An area of storytelling that I know very limited amount about is the realm of painting. In my experience, it seems like a hefty task to be able to depict the meaning behind most paintings, at least when an untrained eye is gazing upon it. The collaboration between painting and faith can be extensively difficult because depicting with words is already difficult, but the purpose of life through colors on a canvas is simply a task that I cannot wrap my mind around. Luckily for us, we have people such as Makoto Fujimura to do just that, depict the foundation of our life, the four gospels, in the form of paintings.
A quick background is in order before we dive into his work called “The Four Gospel Frontispieces”. Fujimura’s style is a fusion between fine arts and abstract expressionism, combined with the Nihonga, the traditional Japanese art, and Kacho-ga, or bird-and-flower painting tradition. In 2014, Fujimura was awarded the ‘2014 Religion and the Arts’ award, an award given to artist, performer, critic, curator, or scholar that has made significant contributions to the understanding of the relationship between art and religion. To summarize, he is exactly the type of storyteller/artist that A Short Story hopes to highlight through this blog.

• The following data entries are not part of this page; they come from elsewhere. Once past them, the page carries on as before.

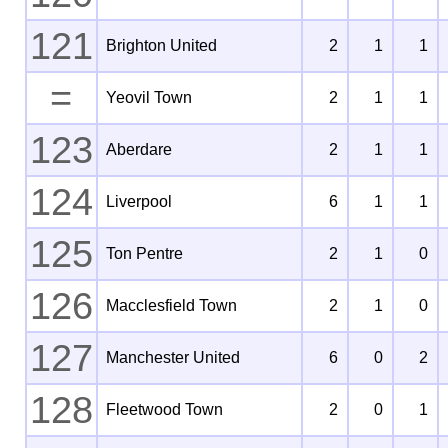
121
Brighton United
2
1
1
=
Yeovil Town
2
1
1
123
Aberdare
2
1
1
124
Liverpool
6
1
1
125
Ton Pentre
2
1
0
126
Macclesfield Town
2
1
0
127
Manchester United
6
0
2
128
Fleetwood Town
2
0
1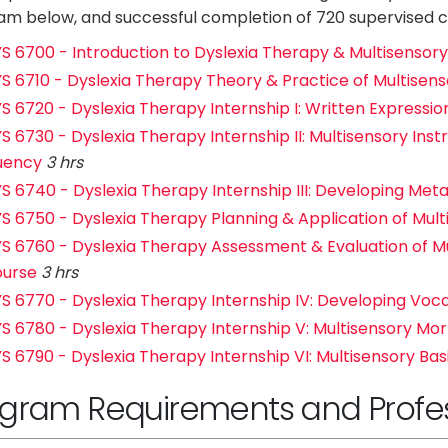
m below, and successful completion of 720 supervised cl
S 6700 - Introduction to Dyslexia Therapy & Multisensory 
S 6710 - Dyslexia Therapy Theory & Practice of Multisenso
S 6720 - Dyslexia Therapy Internship I: Written Expressio
S 6730 - Dyslexia Therapy Internship II: Multisensory Inst
uency
3 hrs
S 6740 - Dyslexia Therapy Internship III: Developing Metac
S 6750 - Dyslexia Therapy Planning & Application of Multis
S 6760 - Dyslexia Therapy Assessment & Evaluation of Mul
urse
3 hrs
S 6770 - Dyslexia Therapy Internship IV: Developing Voc
S 6780 - Dyslexia Therapy Internship V: Multisensory Mo
S 6790 - Dyslexia Therapy Internship VI: Multisensory Bas
gram Requirements and Profess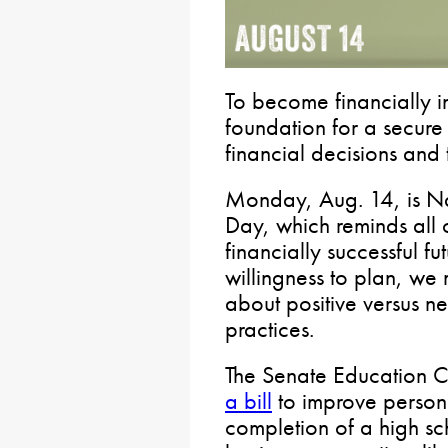
To become financially 
foundation for a secure 
financial decisions and t
Monday, Aug. 14, is Na
Day, which reminds all 
financially successful fu
willingness to plan, we
about positive versus
practices.
The Senate Education C
a bill
to improve personal
completion of a high sc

Contrary to what the title of this series of paintings might portray, there are actually five paintings in the series. The titles are:
– Charis-Kairos (The Tears of Christ)
Charis (Grace) Kairos (Time), takes the methods I developed for my Soliloquiesseries which exhibited my large scale works with Modernist master Georges Rouault’s paintings. Taking Rouault’s indelible images as a cue, I decided to start with a dark background, to illumine the darkness with prismatic colors. I write in the introduction to the Four Gospels‘ project by Crossway:
“I painted the five large-scale images that illuminate this volume, The Four Holy Gospels, using water-based Nihonga materials (Japanese style painting), with my focus on the tears of Christ (John 11) – tears shed for the atrocities of the past century and for our present darkness.”

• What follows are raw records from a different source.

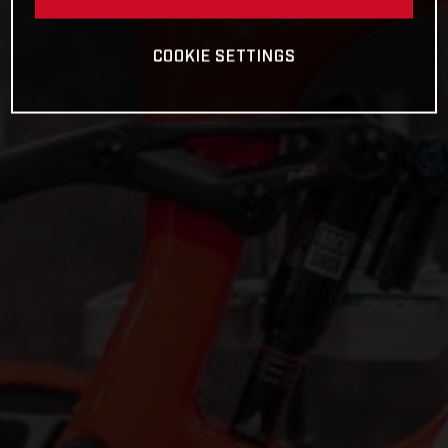
COOKIE SETTINGS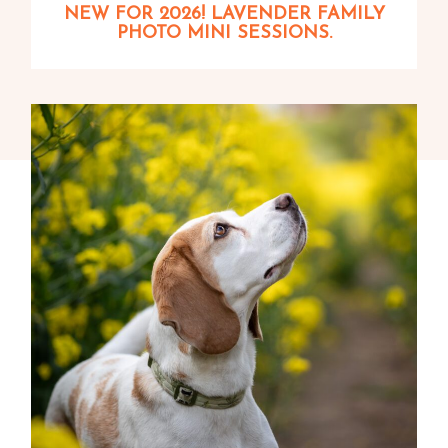
NEW FOR 2026! LAVENDER FAMILY
PHOTO MINI SESSIONS.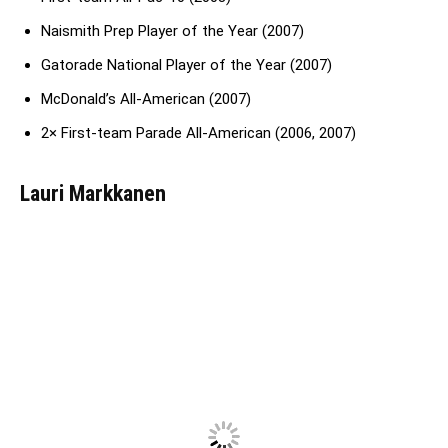
Naismith Prep Player of the Year (2007)
Gatorade National Player of the Year (2007)
McDonald’s All-American (2007)
2× First-team Parade All-American (2006, 2007)
Lauri Markkanen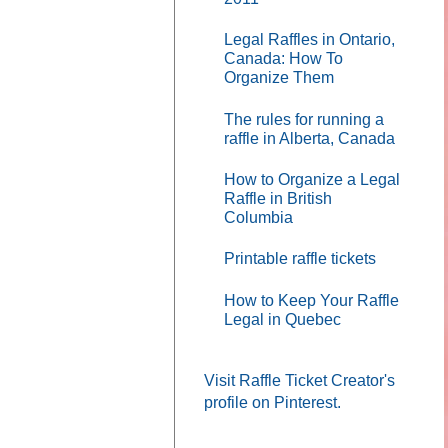
Legal Raffles in Ontario,
Canada: How To
Organize Them
The rules for running a
raffle in Alberta, Canada
How to Organize a Legal
Raffle in British
Columbia
Printable raffle tickets
How to Keep Your Raffle
Legal in Quebec
Visit Raffle Ticket Creator's
profile on Pinterest.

– Matthew – Consider the Lilies
“Consider the Lilies is done with over sixty layers of finely pulverizes precious minerals (azurite and malachite), oyster shell white, and painted with sumi ink that has been cured for over a century, as well as gold and platinum powders, mixed with Hide glue (Japanese Sanzenbon, which is no longer being made), to adhere the minerals onto a hand-pulled Japanese paper. The painting depicts Easter lilies, with triumvirate flowers opening up, but with the suggestion that even these common lilies are transformed into a post-Resurrection, generative reality.”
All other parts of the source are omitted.